In the vast majority of cases of braking-induced vibration, the cause is uneven deposition of pad material on the rotor. This can typically be caused by poor or nonexistent bedding procedures, or less commonly in an SL-C, by keeping the brakes applied at a stop after very heavy braking.
There's a great article on the subject from Tire Rack that describes the problems and solutions.
The factory offers a comprehensive parking brake setup as an option. This is a great solution for those cars that want or need (for state inspection purposes) a parking brake.
The factory park brake system uses a conventional manual handle like many cars. Some owners have mounted the handle in the center console. Others have mounted it to the left of the drivers seat, where there is a fair amount of space.
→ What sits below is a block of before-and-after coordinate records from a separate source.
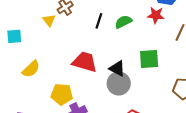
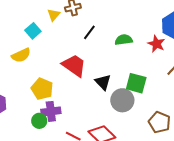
black line: (99, 21) -> (89, 32), moved
cyan square: (14, 36) -> (33, 31), moved, turned 35
gray circle: (119, 83) -> (122, 100), moved

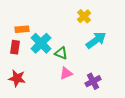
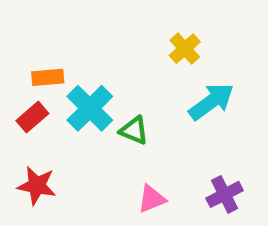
red rectangle: (15, 47) -> (32, 117), turned 40
pink triangle: (66, 73) -> (152, 199), moved
purple cross: (93, 81) -> (225, 194), moved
Several builders looking to avoid a brake handle in their cockpit have installed an E-Stopp Brake. This is a great solution for those owners who want to have a cleaner, less cluttered interior. With solutions like this, only the handle is replaced by the E-Stopp or similar system-- the cables, calipers, which are part of the parking brake remain the same.
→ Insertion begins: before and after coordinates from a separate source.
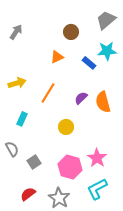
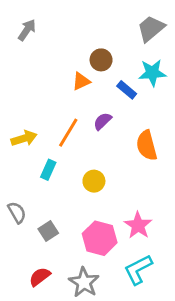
gray arrow: (16, 32) -> (27, 30), moved
brown circle: (71, 32) -> (101, 60), moved
yellow arrow: (17, 83) -> (24, 138), moved
purple semicircle: (81, 98) -> (102, 121), moved
cyan rectangle: (22, 119) -> (48, 170), moved

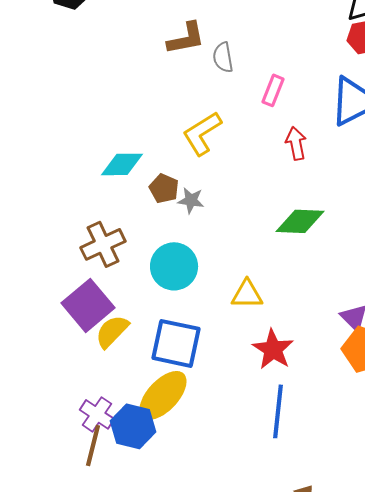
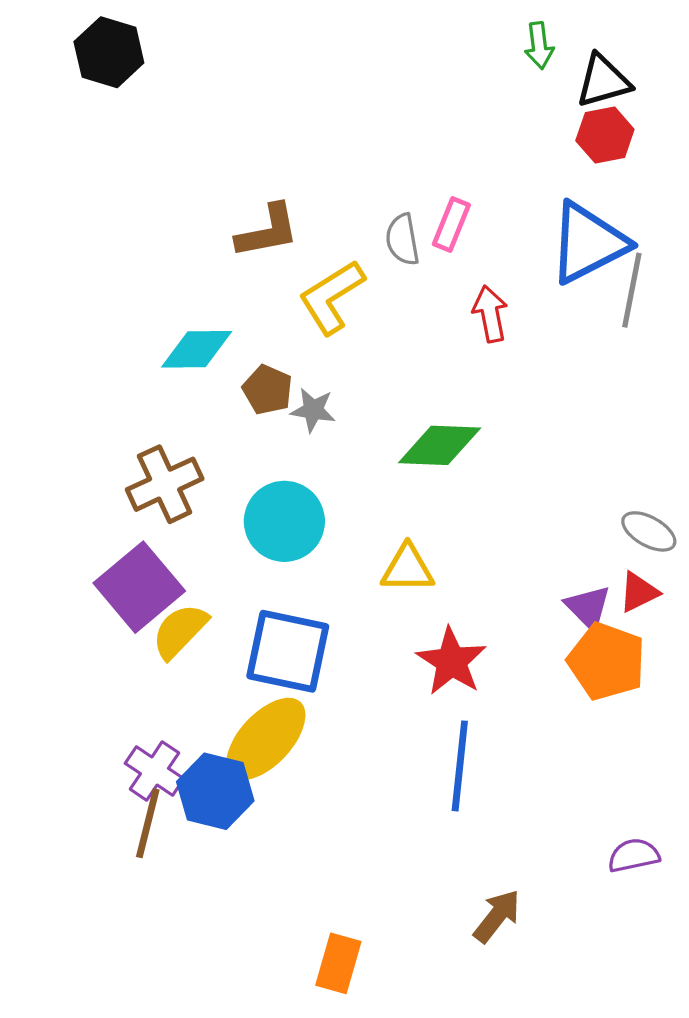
brown L-shape: (186, 38) -> (268, 231), moved
gray semicircle: (223, 57) -> (402, 240), moved
green diamond: (300, 221) -> (440, 445), moved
Similar solutions using a linear actuator to pull on conventional cables or push a master cylinder for a hydraulic park brake can be fabricated by the builder.
In any case, if you use an electrically assisted system like the E-Stopp or a similar home-brew solution, check with your state inspection station (if you need inspections where you live) to be sure that it's legal in your jurisdiction. Because these are new, some inspectors don't know how to handle them-- that's why it pays to have the rules for your state in hand first.
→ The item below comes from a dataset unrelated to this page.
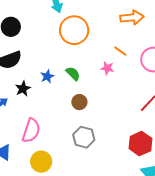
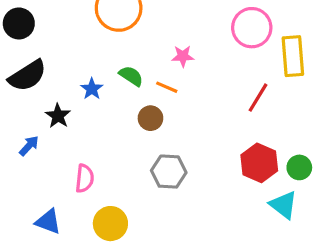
orange line: (120, 51) -> (167, 87), moved
pink semicircle: (31, 131) -> (85, 178), size x0.7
Power brakes can be added to the SL-C if needed, though with some effort and possible compromises. The twin brake master cylinders must be replaced by a single dual-piston MC, and the bias bar is removed. Front/rear balance can be adjusted by selecting a master cylinder with the appropriate bores, and additional fine tuning may be able to be accomplished with an adjustable brake pressure regulator as commonly found on race cars.
Some fabrication will have to be done to adapt another cars booster system, for example the hydroboost setup from a Mustang. The hydroboost system uses a pump for pressure, and does not rely on engine vacuum. The biggest issue will be actuating the booster from the pedals; possibly the easiest solution to this would be to remote-mount the booster and master cylinders outside the cockpit as the MCs are in the picture of the RCR demo car. This gives maximum flexibility for pedal box placement, as well as allowing plenty of room to mount the now-longer setup in the car.
This exploded drawing shows a typical dual-piston master cylinder.
The drawing below shows a complete, typical hydroboost power brake setup from the Ford family (77-80 Lincoln Versailles, 82-89 Lincoln Continental, 96-04 Mustang Cobra and others).
Whatever master cylinder you choose should have bores that are the same as the original master cylinder bores intended for these brakes. Too big a bore and effort will be too high. Too small of a bore will lead to a long pedal (meaning that the pedal travel to get full braking effect is too long) and mushy brakes.
Note that your engine will have to run a power steering pump or similar to run the power assist unit. The power steering box in this drawing is superfluous for the SL-C.